A friend for life
Yesterday on a day trip from Sheffield to Oxford the train speed through Solihull. I can never see the sign go flashing past without being profoundly thankful that I am no longer working for the Inland Revenue. It’s many years since I caught the train from Birmingham to Solihull every day to my job at the tax office there. I had to force myself to get off there and not let myself be carried along to Leamington Spa. This was in my early twenties and it was so long ago that smoking was still allowed in the office – though only just. I had been struggling to write my MA thesis and had decided that perhaps I wasn’t cut out for academic life. Time to get a proper job. I took a civil service exam and, despite having only scraping a pass in ‘O’ Level Maths, I was sent to the Tax Office. I lasted four months before deciding that returning to academia and finishing that damn thesis would be preferable. And that is what I did. I should add that for the right person, it could have been an excellent job, but I was not that person. I was the absolute definition of a square peg in a round hole.
It was a difficult time, and reading kept me going. I worked my way through all Trollope’s Palliser novels. They had recently been reprinted as a result of their serialisation on TV with Susan Hampshire as Lady Glencora. I bought them one by one from a Solihull bookshop. I lived a parallel life in the world he had created and I loved his authorial voice, so measured and humane. He was like a wise, older friend. Another book that I lived in for a while was Iris Murdoch’s The Sacred and Profane Love Machine. I was a great fan of hers then and for years afterwards. And yet, what very different writers they are. I have just taken my copy of The Sacred and Profane Love Machine off the shelf, and, reading the first few pages, I’ve realised that I don’t want to read it again. It is no longer a world in which I can lose myself. On the other hand, I know I will always be able to re-read Trollope. Some writers are companions for life, and others, it turns out, are not.
8 Comments
Margot Kinberg
July 28, 2023I know exactly what you mean about professional square pegs in round holes, Christine. I’ve had jobs like that, too, and it doesn’t take long to know that it’s not for you. I think it’s great that you made the choice to get out of that situation and look for something that was a proper fit for you. And thanks for mentioning Trollope; I haven’t read him in a long time, and should…
Christine Poulson
July 29, 2023Thanks, Margot! If you want to read a Trollope with a crime element, I can recommend Orley Farm. Years since I read it, but it has stayed in my memory.
di
July 28, 2023As a young woman I inhaled Iris Murdoch’s novels but have also found I could not go back to them. Gosh you made me remember how I loved those Palliser books of Trollope! I wonder what it is that makes a writer a companion for life? I recently re read all the P D James books and took such pleasure in certain turns of phrase, and words she liked to use and her world view.
Christine Poulson
July 29, 2023Yes, interesting, isn’t it? I am still thinking about that. Sometimes it is those cult books of one’s youth that one couldn’t go back to. I am thinking of Lord of the Rings, for instance.
Mark Green
July 29, 2023I had no idea we shared an enthusiasm for Trollope. I edit the Trollope Society magazine, Trollopiana. It would be lovely if you would consent for me to reproduce this short piece in a future copy of the magazine (perhaps with the slant of vrime author and academic with “secret” love of Trollope).
Christine Poulson
July 29, 2023How nice! I am in the Trollope Facebook group, but I don’t often comment. Yes, please feel free. Trollope was a great comfort and resource after my husband died seven years ago. When I couldn’t sleep I used to listen to the sublime Timothy West reading his novels.You can add that to the piece, if you like.
Moira@Clothes in Books
July 31, 2023What a nice glimpse of your history. We measure out our lives in books…
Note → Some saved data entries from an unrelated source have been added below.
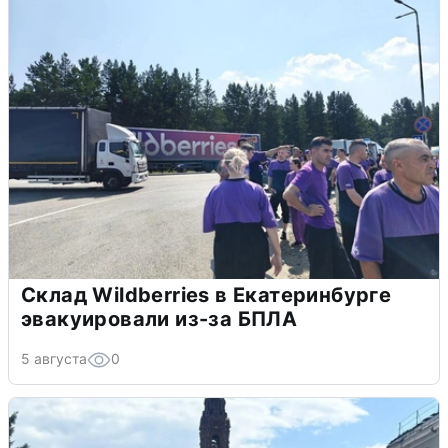
Склад Wildberries в Екатеринбурге
эвакуировали из-за БПЛА
5 августа
0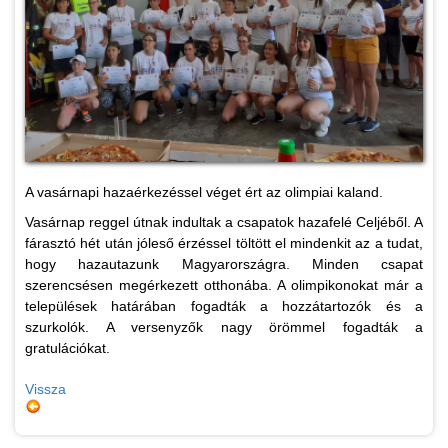
A vasárnapi hazaérkezéssel véget ért az olimpiai kaland.
Vasárnap reggel útnak indultak a csapatok hazafelé Celjéből. A
fárasztó hét után jóleső érzéssel töltött el mindenkit az a tudat,
hogy hazautazunk Magyarországra. Minden csapat
szerencsésen megérkezett otthonába. A olimpikonokat már a
települések határában fogadták a hozzátartozók és a
szurkolók. A versenyzők nagy örömmel fogadták a
gratulációkat.
Vissza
My Iris Murdochs have survived all books culls so far, but now you’ve got me wondering if I too might have gone off her.
Trollope I always enjoy but never re-read – he wrote so much I am comfortable with the idea that there will always be more for me to choose from.
Christine Poulson
July 31, 2023I’d be very interested to hear what your response to her would be now. I used to love her and I think I have all her books. Now I feel impatient with her characters. I feel they don’t live real, grown-up lives. She is good on clothes, though. Having said this, I think I might be able to read Under the Net again. Not sure why.